One of the more challenging aspects of any day involving gift giving comes with those on the receiving end. While there are not too many of us who do not love being given gifts or presents, with that comes the challenge of what to do when you receive something you do not like or want.  One option is to simply accept it and not say a word. That way you do not hurt the feelings of the person who gave you the present, nor do you risk any possible conflict with them. That, at best, is only a temporary solution. At some point, the giver is going to ask "How come you never wear that Hawaiian shirt I bought you for Chrismtas?" or "Why do you never want to play that game of Hungry Hippo I bought you for your birthday?" At that point, you will have to 'fess up.'

Another option, of course, is to speak up at the time you see the gift and make it know you do not like it. This is probably the best was to go. However, the communication challenge comes with expressing your displeasure or disappointment in a way that does not hurt the feelings of the giver and also acknowledges the effort to please you they made. This is not easy to do because the bottom line is you are rejecting a selfless act that was done on your behalf. I myself have failed at this at times and so, too, have those for whom I generally buy presents. Almost always, in my experiene, this makes for an awkward moment.
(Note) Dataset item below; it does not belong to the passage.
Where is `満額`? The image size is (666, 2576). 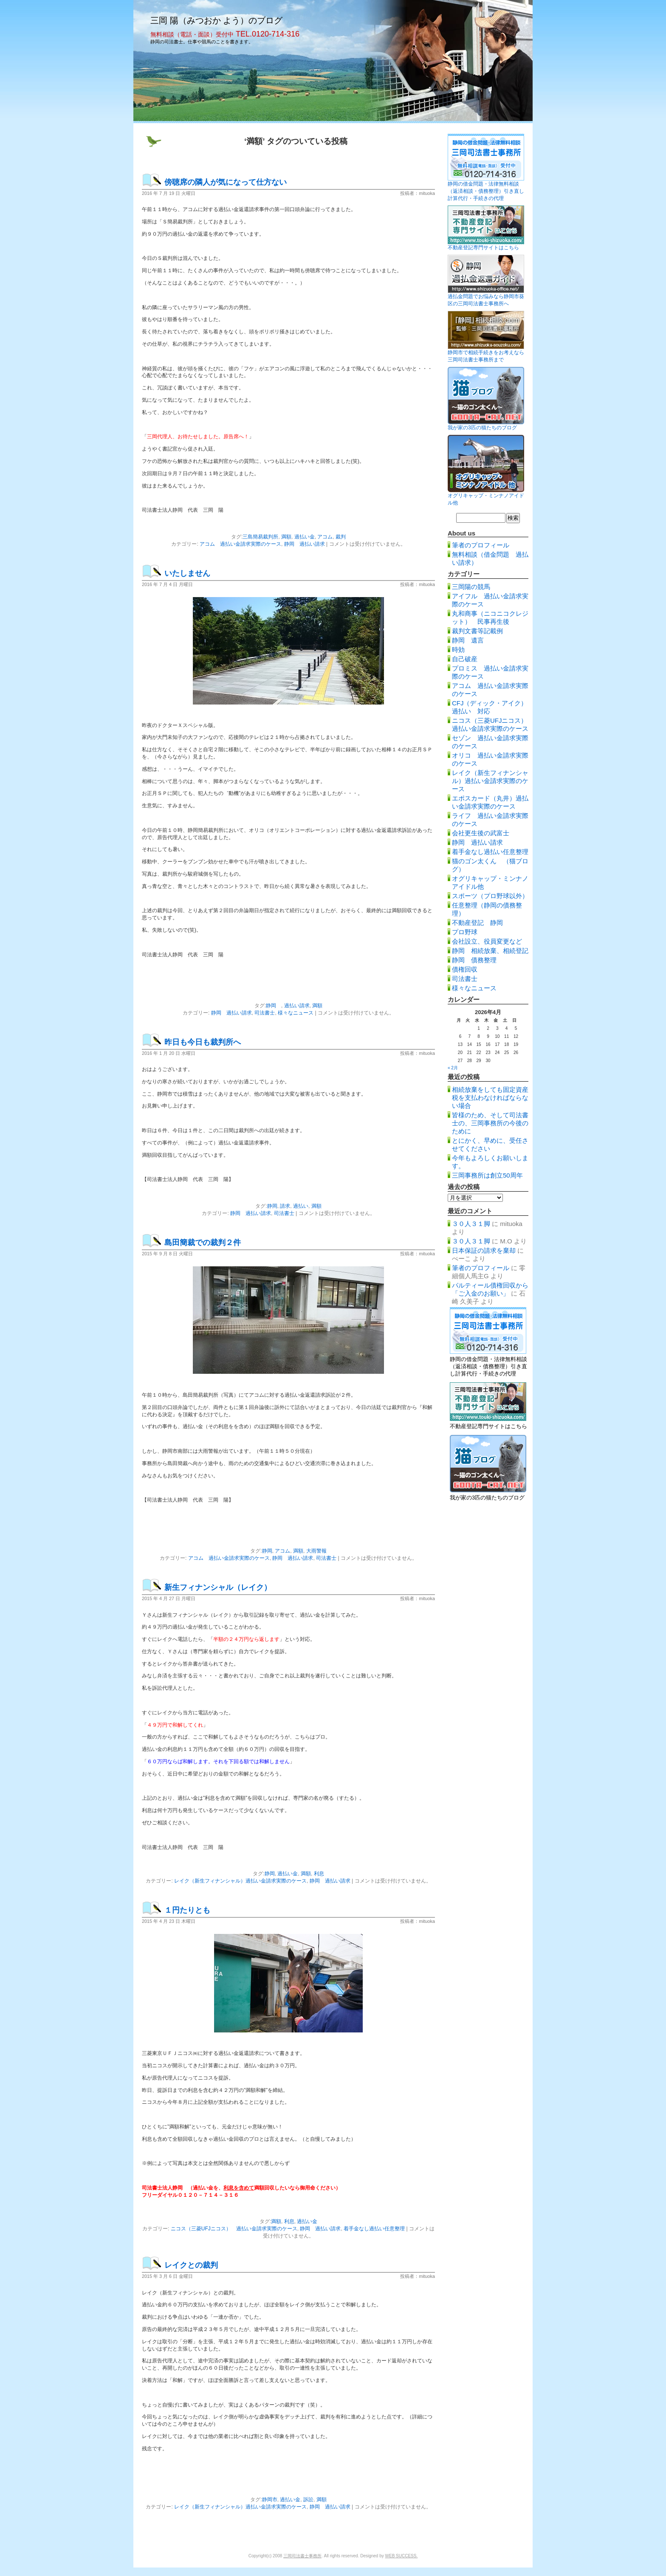 満額 is located at coordinates (286, 537).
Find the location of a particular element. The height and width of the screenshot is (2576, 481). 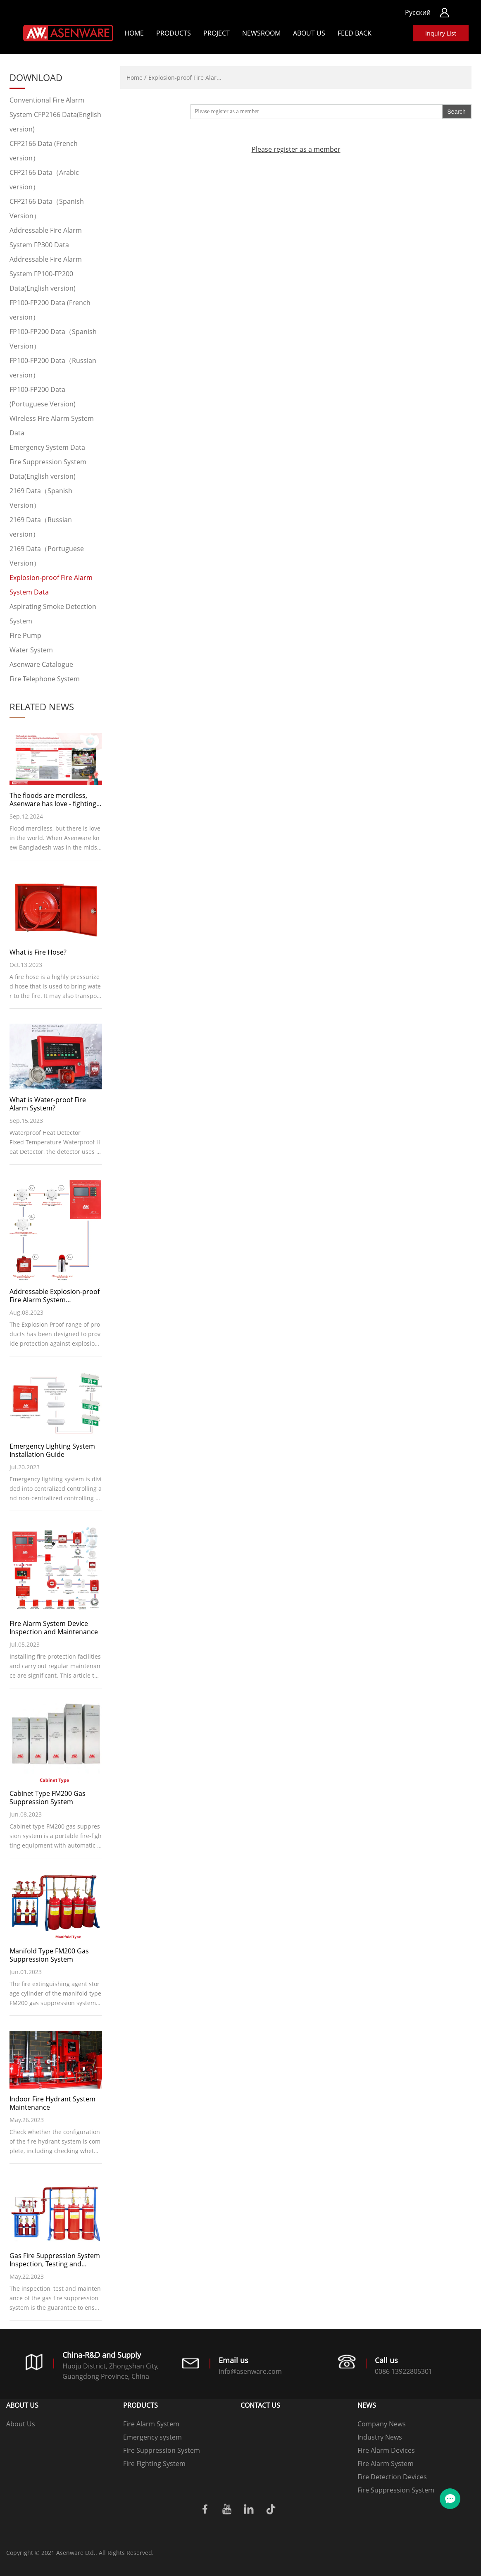 What is Water-proof Fire Alarm System? is located at coordinates (48, 1104).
Communicating rejection under any circumstance is difficult, particuarly when it is done in recognition of a special occasion such as an anniversary or birthday. It involves a level of sensitivity that perhaps many of us do not normally exhibit. Being successful at that can be a gift all by itself. The giver is vulnerable as they have taken a risk: will my spouse like this sweater or piece of jewelry? The trick is to make known your displeasure in a loving way that does not discourage future acts of such loving generosity and reaffirms your own regard for them. This is one of those everyday communication challenges faced by all of us on a regular basis.